Dalam Penentuan hari-hari
baiknya, masyarakat Bali menggunakan dua jenis perhitungan. Ada yang menggunakan perhitungan
bulan berdasarkan purnama dan tilem ada juga perhitungan dengan wuku. Dalam
satu siklus perhitungan terdapat 30 wuku, satu wuku akan berlangsung selama 7
hari, yaitu Redit, Coma, Anggara, Buda, Wrespati, Sukra, Caniscara (Minggu,
Senin, Selasa, Rabu, Kamis, Jumat, Sabtu). Banyak hari raya yang diperhitungkan
dengan wuku ini, seperti Tumpek, Buda Kliwon, salah satunya Buda Kliwon
Dunggulan atau yang dikenal hari raya Galungan. Tapi tulisan kali ini tidak akan memahas dalam
mengenai cara orang bi dalam melakukan perhitungan-perhitungan ini.
Hari ini Redite Manis Ukir (25
Agustus 2013)sehari setelah Tumpek Landep. Tumpek landep adalah upacara
masyarakat bali untuk melakukan harmonisasi, penajaman semua perlengkapan yang
berbahan besi. Dulunya benda-benda yang disucikan adalah benda-benda pusaka,
peralatan pertukangan, dan peralatan lainnya. Belakangan, seiring dengan
perkembangan tumpek landep sangat identik dengan pengupacaraan kendaraan bermotor.
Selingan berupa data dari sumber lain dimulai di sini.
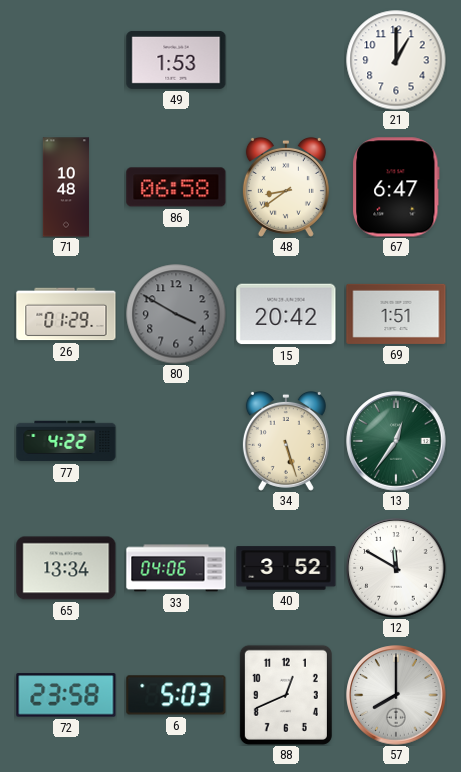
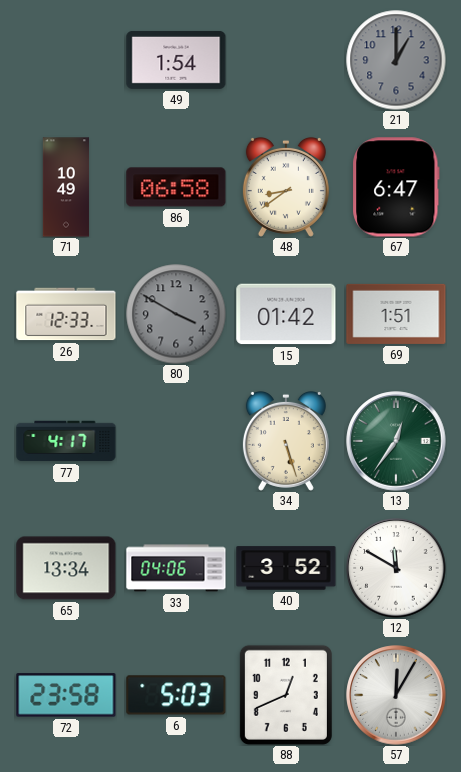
49: 1:53 -> 1:54
21 dial: white -> grey
71: 10:48 -> 10:49
26: 01:29 -> 12:33
15: 20:42 -> 01:42
77: 4:22 -> 4:17
57: 8:00 -> 12:05
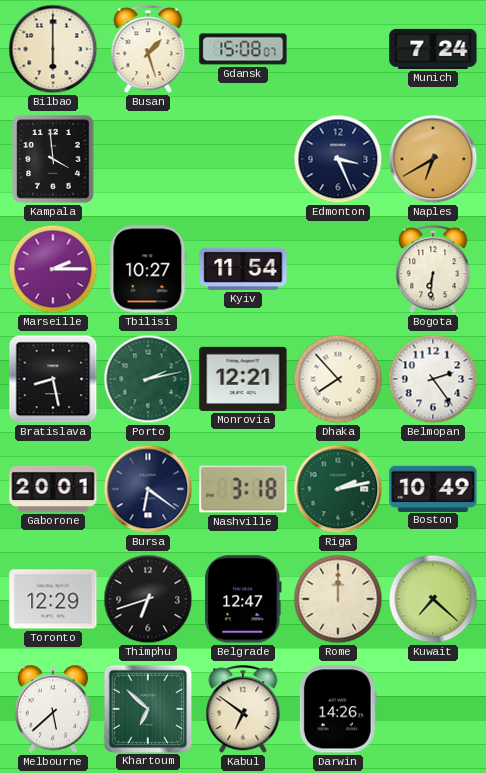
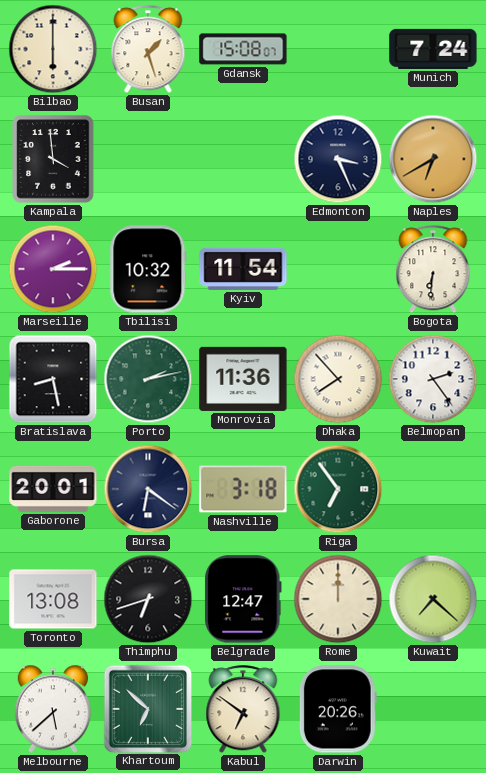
Tbilisi: 10:27 -> 10:32
Monrovia: 12:21 -> 11:36
Riga: 2:13 -> 6:54
Boston: 10:49 -> none
Toronto: 12:29 -> 13:08
Darwin: 14:26 -> 20:26
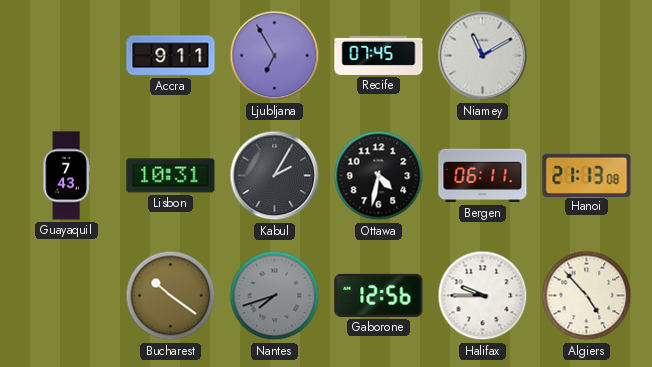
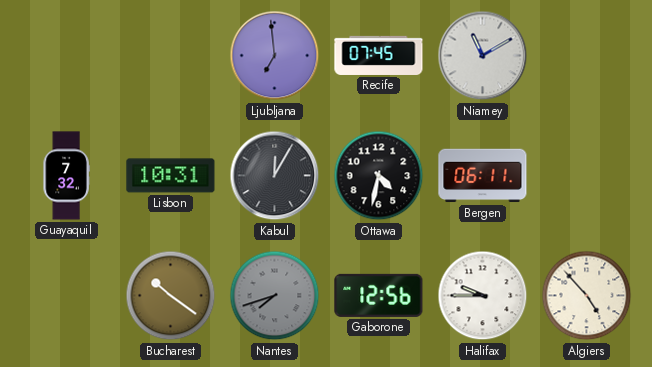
Accra: 9:11 -> none
Ljubljana: 6:55 -> 6:59
Guayaquil: 7:43 -> 7:32
Kabul: 2:05 -> 12:05
Hanoi: 21:13 -> none
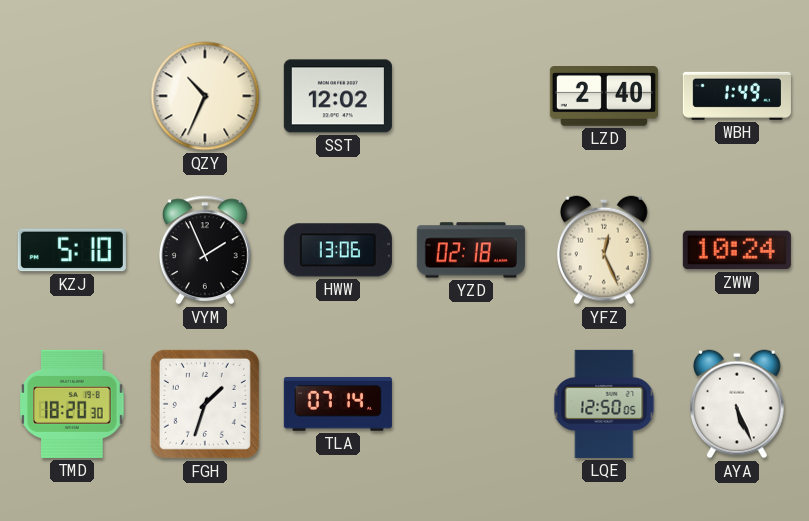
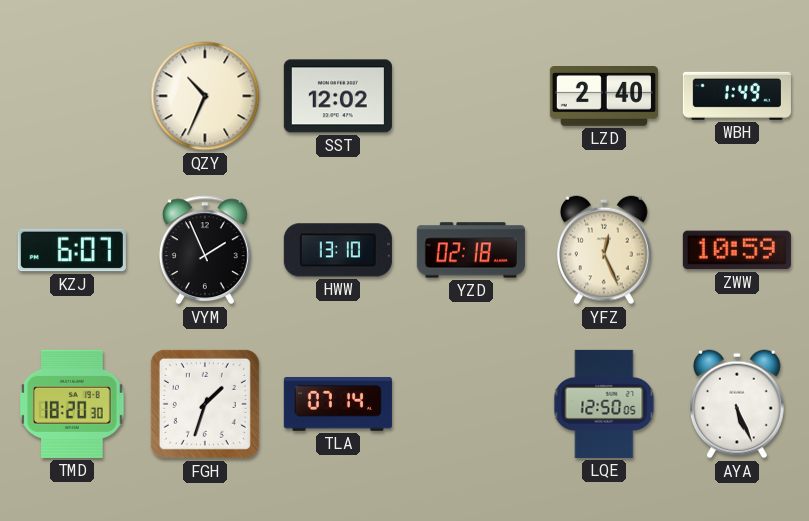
KZJ: 5:10 -> 6:07
HWW: 13:06 -> 13:10
ZWW: 10:24 -> 10:59
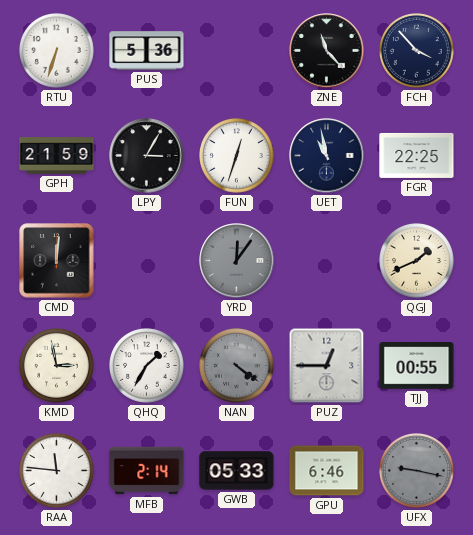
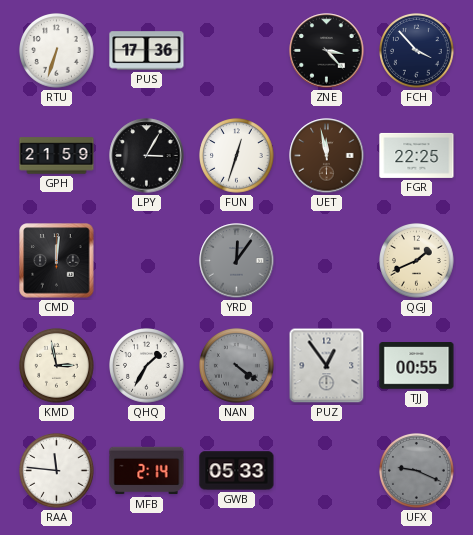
PUS: 5:36 -> 17:36
ZNE: 11:23 -> 3:23
UET: 10:58 -> 11:58
UET dial: navy -> brown
PUZ: 12:45 -> 12:54
GPU: 6:46 -> none
UFX: 9:17 -> 9:19
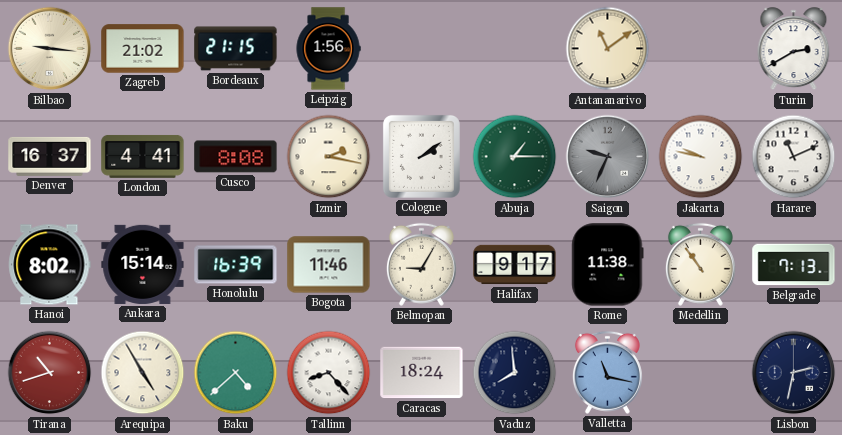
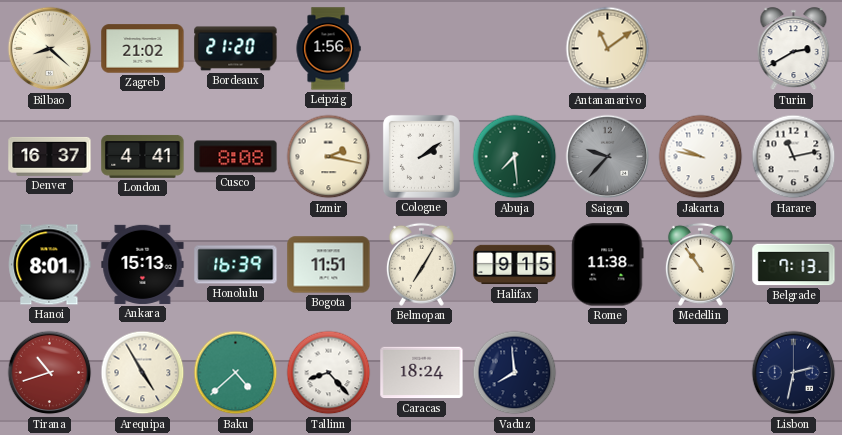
Bilbao: 9:16 -> 8:22
Bordeaux: 21:15 -> 21:20
Abuja: 1:15 -> 7:29
Saigon: 9:34 -> 9:37
Harare: 11:11 -> 11:13
Hanoi: 8:02 -> 8:01
Ankara: 15:14 -> 15:13
Bogota: 11:46 -> 11:51
Belmopan: 9:05 -> 7:05
Halifax: 9:17 -> 9:15
Valletta: 11:17 -> none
Kembali lagi ke redite manis ukir, di
Kampung kelahiran saya (dusun Langkan, Desa Landih, Kecamatan Bangli-Bali),
redite manis ukir diperingati sebagai hari Raya Hyang Bhatara Guru atau biasa
dibilang odalan Bhatara Guru. Perayaan ini dimaknai sebagai penghormati para
leluhur. Hyang Bhatara guru dalam masyarakat Langkan secara simbolisasi
distanakan di Sanggah Kemulan (rong tiga). Karena penghormatan kepada para
tetua yang telah meninggal dan diaben, masyarakat juga membuat pelinggih
pesimpangan dewa hyang, dan juga memiliki hari khusus odalan dewa hyang. Oke kita
kembali ke ritual di redite manis ukir ini. Kenapa menjadi menarik untuk
diceritakan.
Redite manis ukir bagi penulis
memiliki arti yang sangat penting. Hari ini adalah perayaan odalan Hyang Guru,
dan juga pewatekan (petoyan) di Sanggah rumah tua. Rumah tua yang saya
maksudkan adalah rumah dimana ayah saya dan keempat kakaknya dilahirkan. Ayah
merupakan anak bungsu dari lima bersaudara laki-laki. Mereka belima ditempatkan
pada rumah berbeda ketika mulai membina rumah tangga. Biasanya ada fase
inkumbasi selama satu tahun. Selama masa inkubasi, sang anak masih tetap tinggal di bersama di rumah tua, setelah itu akan
dibuatkan rumah di tempat yang berbeda. Semuanya masih dilingkungan desa kami. Hanya
saudara bapak yang paling tua yang tinggal di rumah tua bersama dengan kedua
orang tuanya (Baca: kakek dan nenek penulis). Dari lima bersaudara, terlahir generasi ketiga di keluarga kami. Masing-masing dari lima saudara memiliki dua orang anak, kecuali satu paman yang memiliki satu orang Pura. Kami
Sembilan Sepupu bersaudara, delapan orang laki-laki dan hanya satu orang perempuan. dan.... dDi
hari rahinan sanggah redite manis ukir inilah kami bersembilan memiliki banyak kenangan.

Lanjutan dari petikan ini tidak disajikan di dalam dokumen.